I'm a fan of Christina Lynch's. This is a very different book, way more fantastical than The Italian Party, which I prefer for its espionage thriller vibes and Italian setting. What I appreciate most about Pony Confidential are its revelations about all things pony. I will continue to seek out Lynch's books.
The Glassmaker: A Novel
by Tracy Chevalier
fascinating historical fiction re: Murano glassmaking (7/1/2024)
Tracy Chevalier writes a fascinating historical fiction novel digging deep into the traditions, family bonds, artistry, and commerce of Murano glassmakers through the ages. The speculative aspects of the novel, specifically the play with time, felt awkward, but it enabled the glassmaking trade to evolve and change while the cast of characters remained the same. Led by Orsola Rosso, the characters are vividly drawn, with the major focus on women's lives, constraints, and boundary-pushing in an ever-changing, ever-pivoting Venice.

Thanks to Penguin Random House and NetGalley for an opportunity to read an advanced reader copy and share my opinion of this book.
The Ministry of Time: A Novel
by Kaliane Bradley
time travel romance/spy thriller that deals with mixed-race identity, inherited trauma (5/5/2024)

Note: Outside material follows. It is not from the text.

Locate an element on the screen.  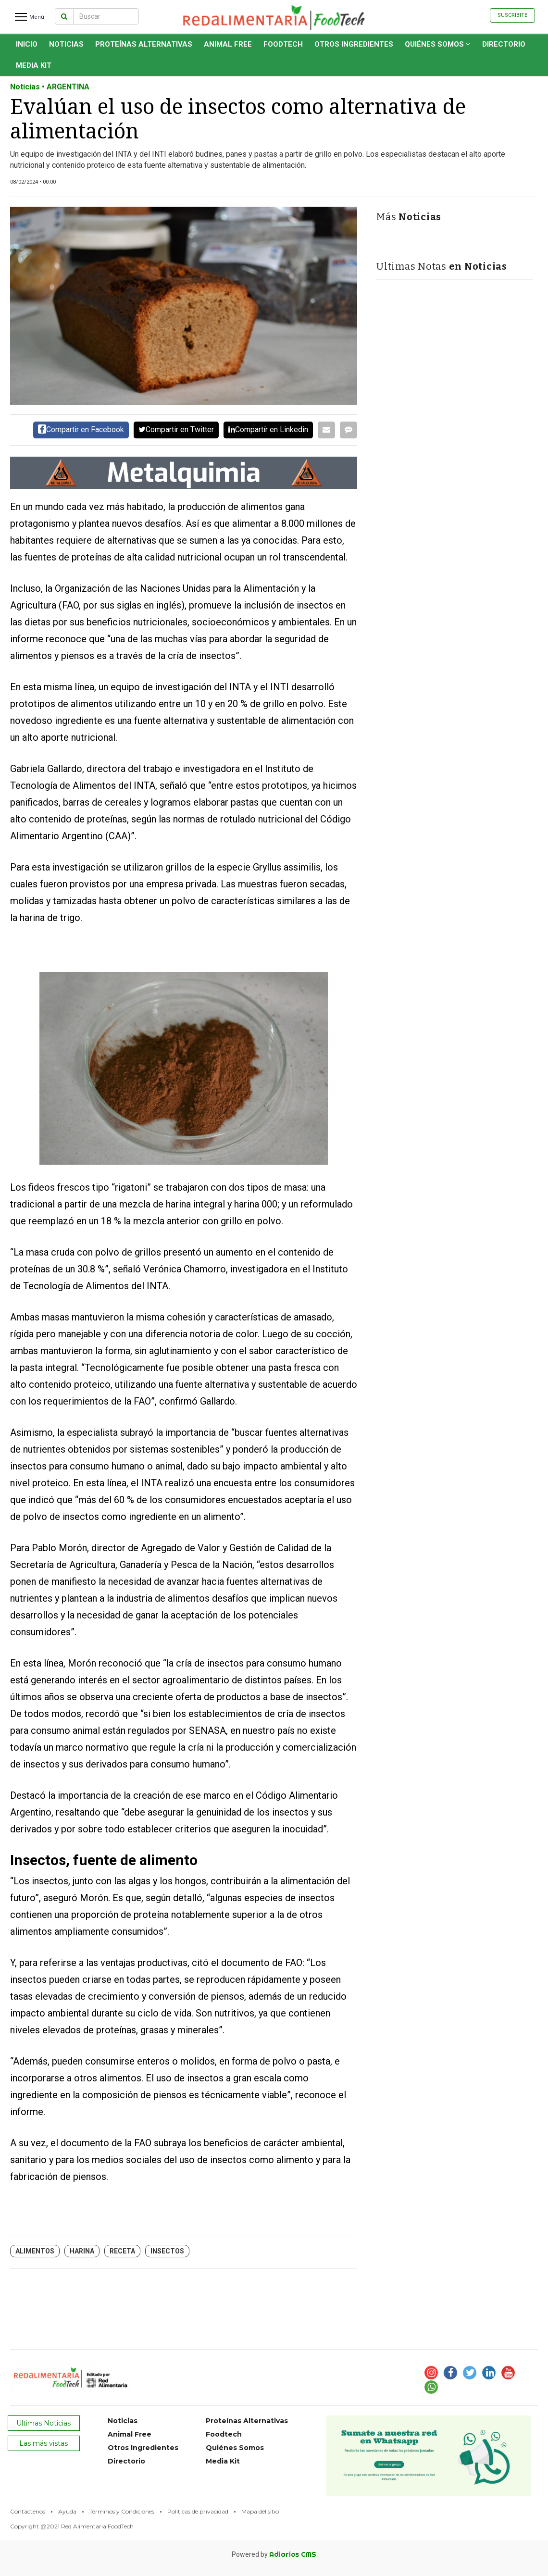
Políticas de privacidad is located at coordinates (197, 2511).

Debut author Kaliane Bradley has splashed deep into the lore of a doomed polar explorer, Graham Gore. And she has surfaced with a time travel romance/spy thriller that deals with mixed-race identity, inherited trauma, and not just living in, but doggedly working for, a country whose imperial legacy controls history. Maybe dogged isn't the right word for this speculative fiction novel's protagoniste, whose name we never learn, though we understand that her "bizarre Eurasion double-barrelled surname" offers a clue to her family history. As a Ministry of Time employee, she is assigned the task of acting as historical bridge to Graham Gore, a kind and exceedingly charismatic Victorian naval officer who has been brought from his time to hers, somewhere in the near future. An expat from history, the polar explorer refers to his bridge as "little cat," a nickname which hints at his feelings for her. The ensuing intrigue and romance that spark from this pairing fuses genres and ideas. The result is humorous and thought-provoking and had me rapt. What does it really mean to make history, to alter the future?

Thanks to Avid Reader Press and NetGalley for an opportunity to read an advanced reader copy and share my opinion of this book.